--- Exercise ---
Word for word, write the lines below out again, with no pictures.

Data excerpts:
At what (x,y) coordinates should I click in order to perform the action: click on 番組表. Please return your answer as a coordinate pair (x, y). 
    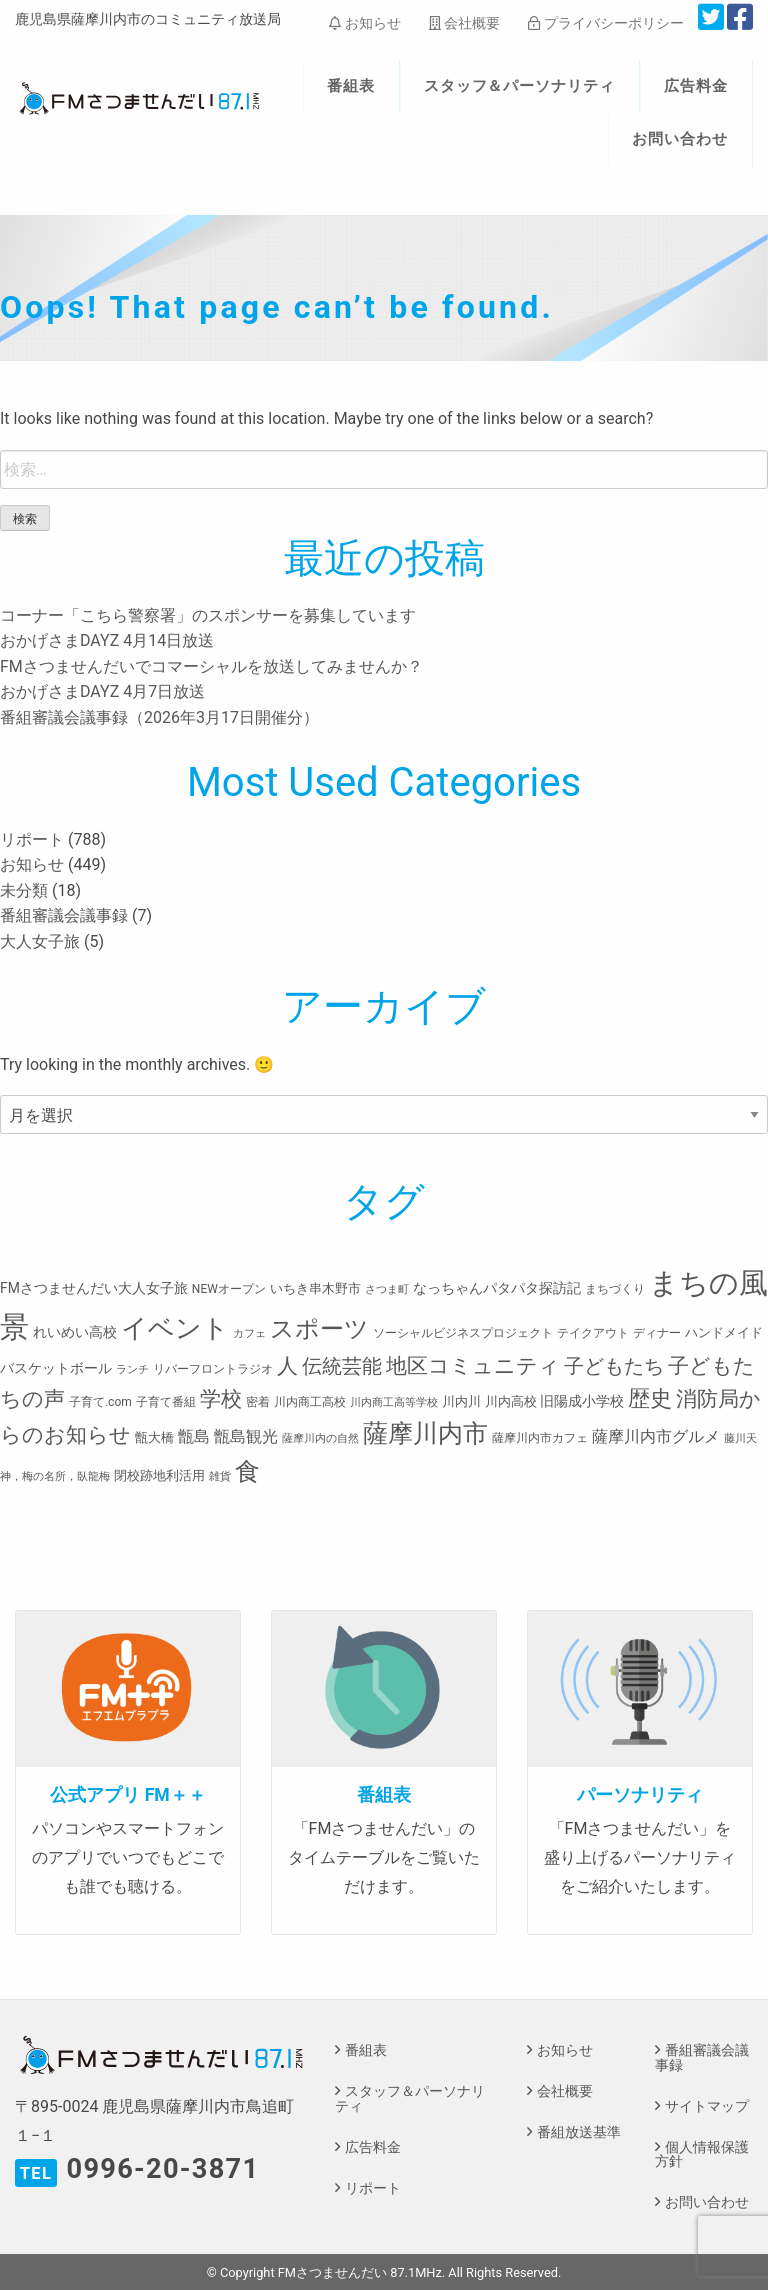
    Looking at the image, I should click on (351, 86).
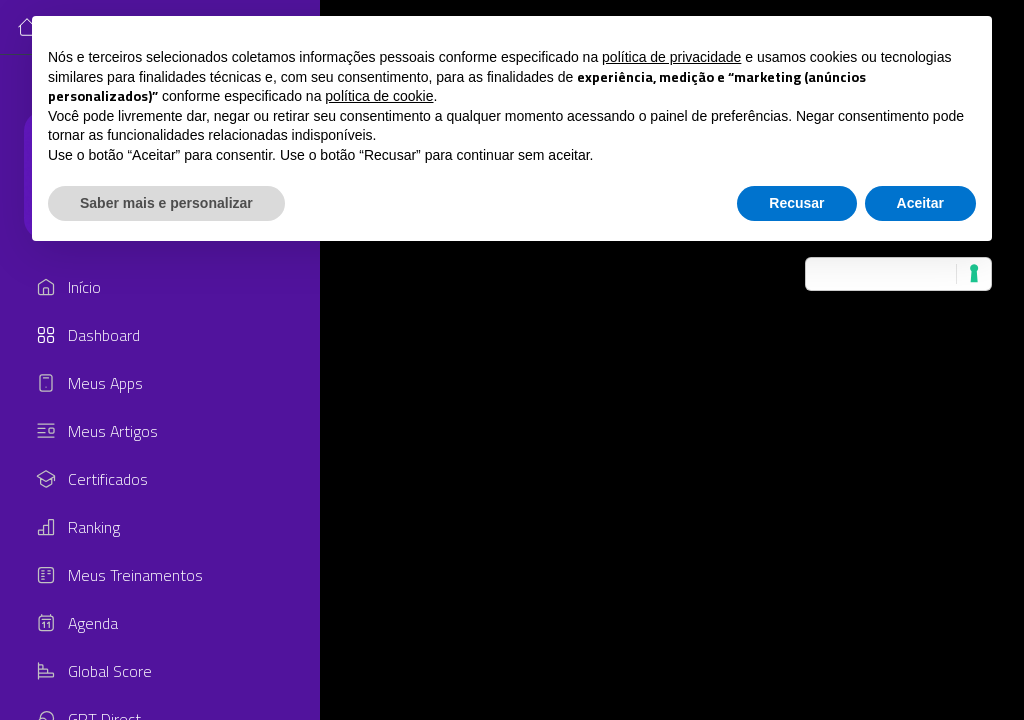 This screenshot has width=1024, height=720. What do you see at coordinates (671, 57) in the screenshot?
I see `política de privacidade [button]` at bounding box center [671, 57].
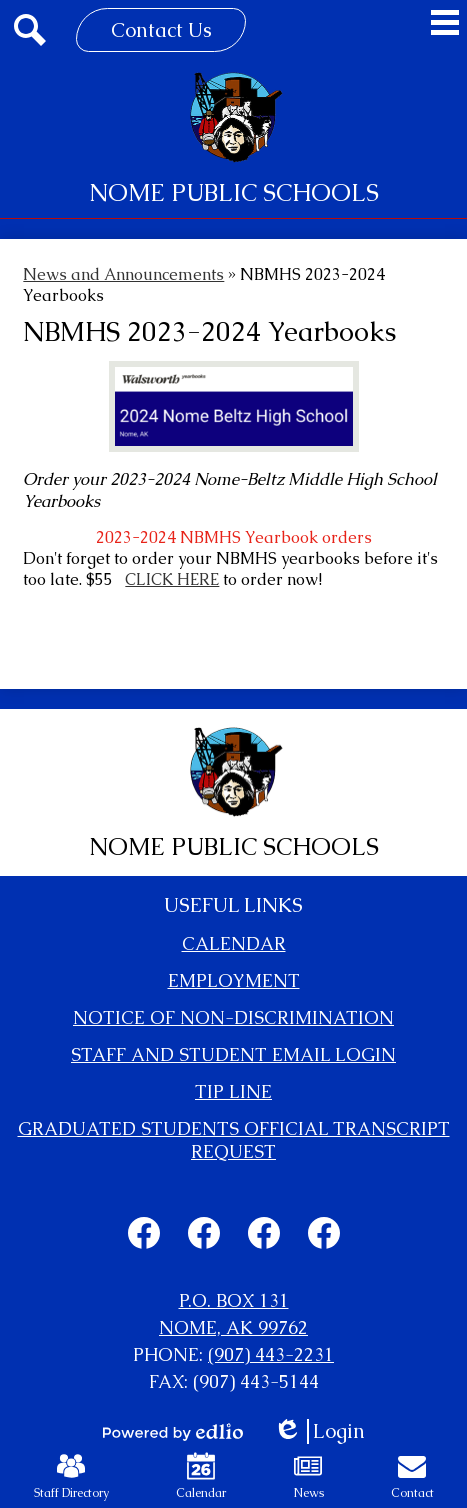 This screenshot has height=1508, width=467. Describe the element at coordinates (71, 1476) in the screenshot. I see `Staff Directory` at that location.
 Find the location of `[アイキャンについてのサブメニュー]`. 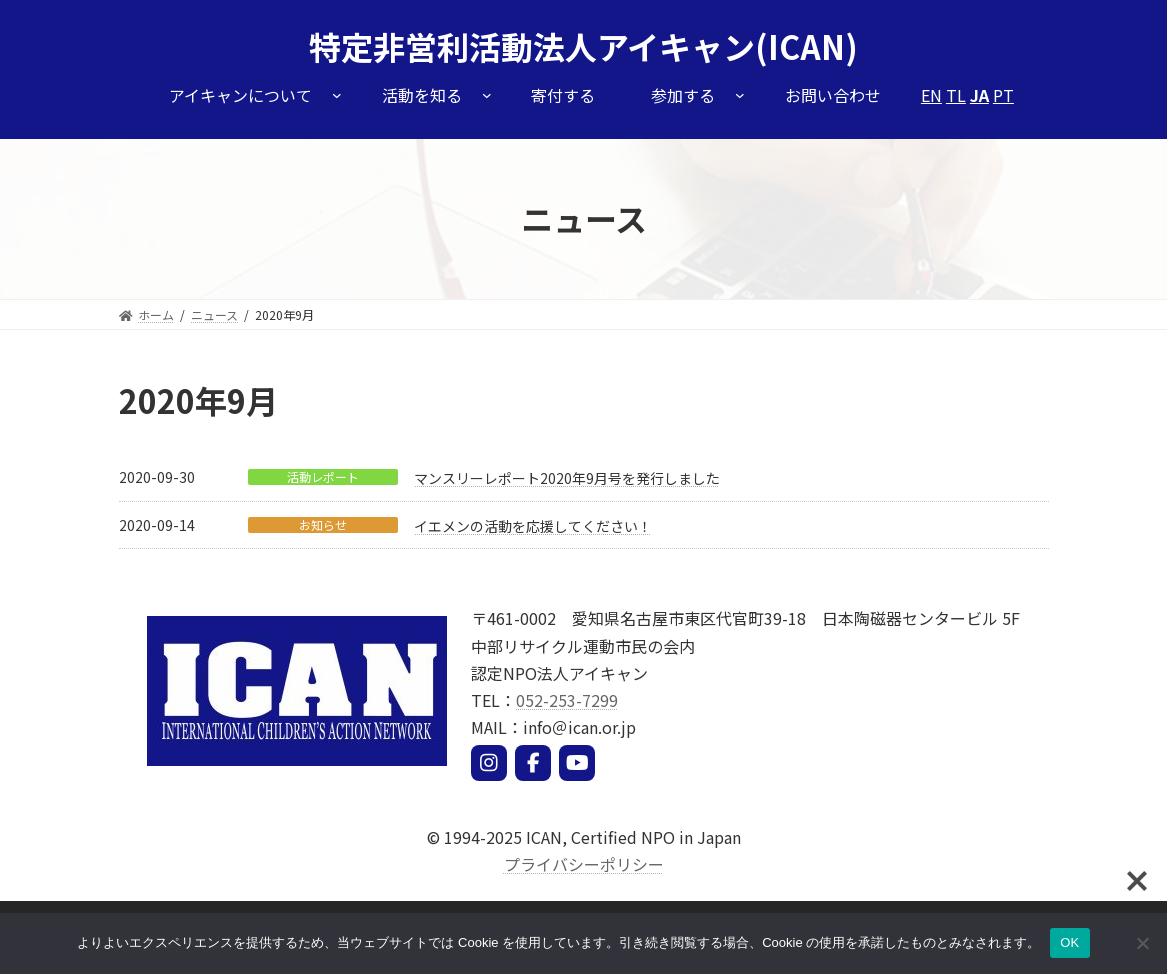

--- Expected output ---
At what (x,y) coordinates should I click in order to perform the action: click on 番組表. Please return your answer as a coordinate pair (x, y). 
    Looking at the image, I should click on (351, 86).
 This screenshot has width=1024, height=720. What do you see at coordinates (671, 57) in the screenshot?
I see `política de privacidade [button]` at bounding box center [671, 57].
 This screenshot has height=1508, width=467. Describe the element at coordinates (71, 1476) in the screenshot. I see `Staff Directory` at that location.
 Find the location of `[アイキャンについてのサブメニュー]`. 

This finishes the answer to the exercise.